Bad Party practice!

Bob Smith - For a Permanent Party Polemic Committee

IT WAS a funny old day at the CPGB monthly aggregate at the weekend. Lots of procedural wrangling, a few lost tempers and a good deal of political work postponed until next month. What was at the root of it? Well, to take a rather charitable view, the Provisional Central Committee had been rather tardy in getting out the key documentation and in some cases had prepared no documentation. This got right up the nose of the Open Polemic representative members. But from OP’s point of view ‘tardiness’ is not a sufficient explanation. For us the conduct of the party aggregate was a clear manifestation of what we describe as leader centralism. This is not to suggest that there was a conscious attempt to circumvent democracy. Leader centralism is not a conspiracy. What it boils down to is bad political practice within a revolutionary party.

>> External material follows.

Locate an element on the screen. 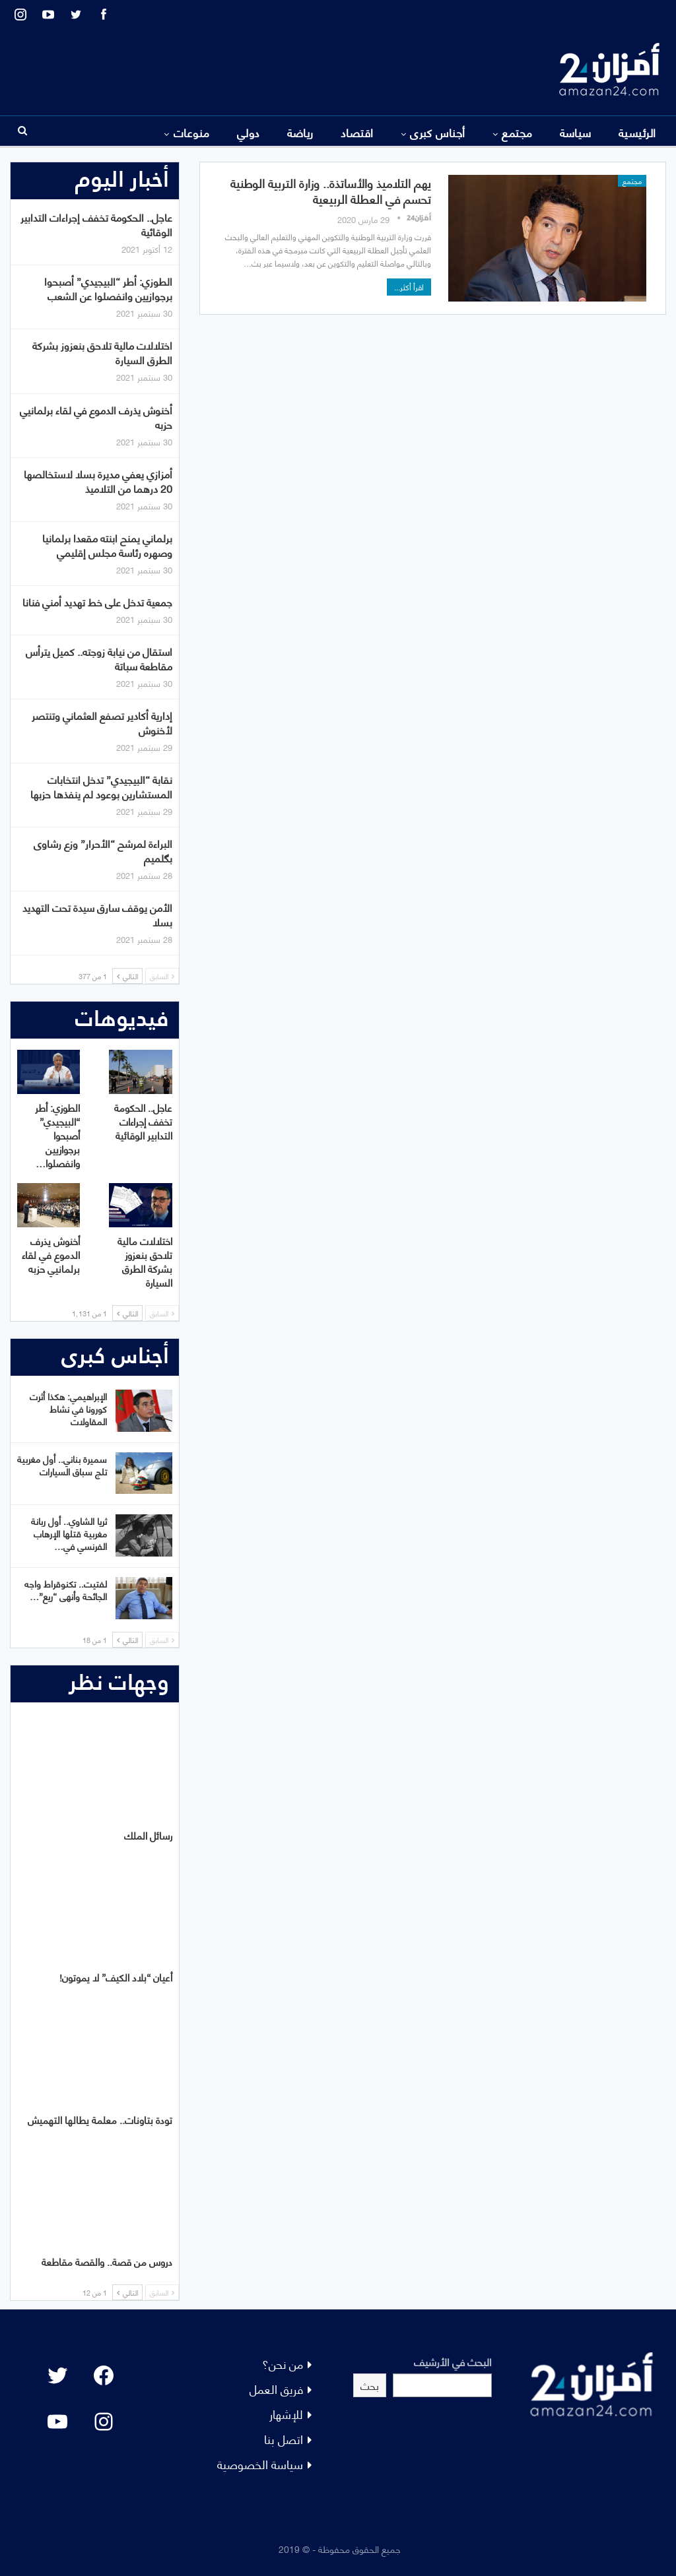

OP argues that if the membership is to make informed decisions on matters facing the party it must have all the relevant information, and in sufficient time, for it to be discussed in its cells and branches and, if need be, in other party forums. ‘Let there be light - let the party members know everything,’ to paraphrase VI Lenin. Instead we were presented with documentation at the last minute and, worse still, a major item presented orally with no documentation at all. “Chasing shadows,” as one comrade put it. The end result: serious politics becomes the preserve of the central committee and the party aggregate becomes a glorified rubber stamp. Consequently party cadre are not developed to their full and the division of consciousness in the party expands rather than diminishes. Enough said.

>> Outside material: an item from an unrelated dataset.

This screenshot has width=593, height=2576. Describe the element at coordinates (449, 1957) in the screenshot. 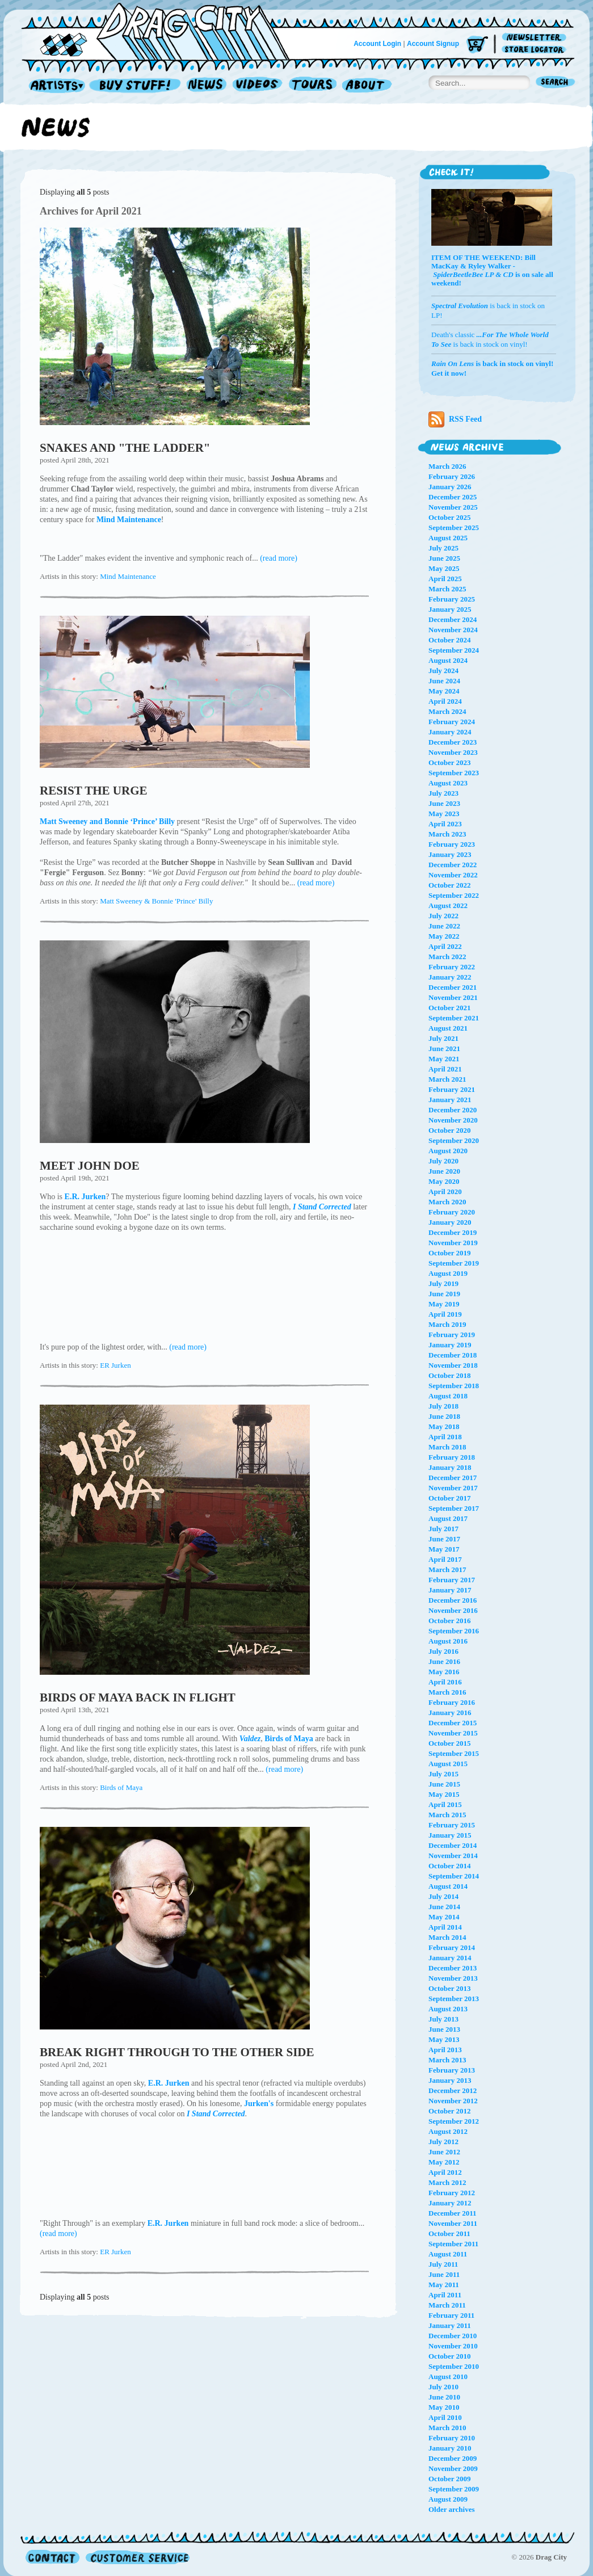 I see `January 2014` at that location.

Then there was question of names. The OP faction specifically calls itself the ‘Provisional Polemic Committee’ in order to reinforce its argument that democratic centralism in a revolutionary party would be enhanced by partially separating the democratic and centralist functions in the party. The details of that argument have been outlined elsewhere. What is interesting here is that one member of the PCC objected to our factional name, arguing that we are not an elected committee of the organisation. Precisely. That is why we chose that particular title - in order to counterpose what is with what we believe should be. So for the benefit of all Weekly Worker readers - the Provisional Polemic Committee is the factional name of the OP group in the CPGB. We are not elected by anyone and we have no official status. At the appropriate time we will put a resolution to a refounding Congress of the CPGB calling for a permanent polemic committee. Until that time we are a faction under the banner of the CPGB organisation - and nothing more. And to avoid any possible confusion in the interim we will henceforth sign all our documents ‘For a Permanent Party Polemic Committee’. Where there’s a will there’s a way!

And if we are going to be pedantic on questions of names, ‘Provisional CPGB’ would be a good deal more honest than prematurely calling ourselves the CPGB.

Finally, there was a confrontation over the rules. What a mess! The only existing rules pertain to the Fourth Congress of the CPGB in 1989 which in our opinion belongs to an earlier development. They are the centralist rules of the ‘Leninist’ faction of the old CPGB. Quite clearly they cannot be applied to the present situation of communist rapprochement under the banner of the PCC of the CPGB. This is recognised by Jack Conrad (PCC) who has advanced a draft set of rules as part of his draft programme. But what happens in the interim, what happens today and tomorrow? Conrad himself notes, “In the meantime we ourselves need a firm set of rules.” But the simple fact is we don’t have them.

What is clearly needed is an interim set of rules applicable for this embryonic period of communist rapprochement. A set of rules that sets out the rights of factions under the CPGB rapprochement initiative, the standing orders for party aggregates, and the rights and responsibilities for individual members. This is a matter of some urgency. The alternative is putting it all down to ‘trust in leaders’, which hardly inspires confidence, given the history of leader centralism in the communist movement this century.

Well, by way of concluding on a positive note, if the aggregate was somewhat fraught, the CPGB public meeting to celebrate the Great October Socialist Revolution was a fine affair - two good opening speeches on the Party question and plenty of sharp, but comradely open polemic from visiting delegates. This is the stuff of communist rapprochement.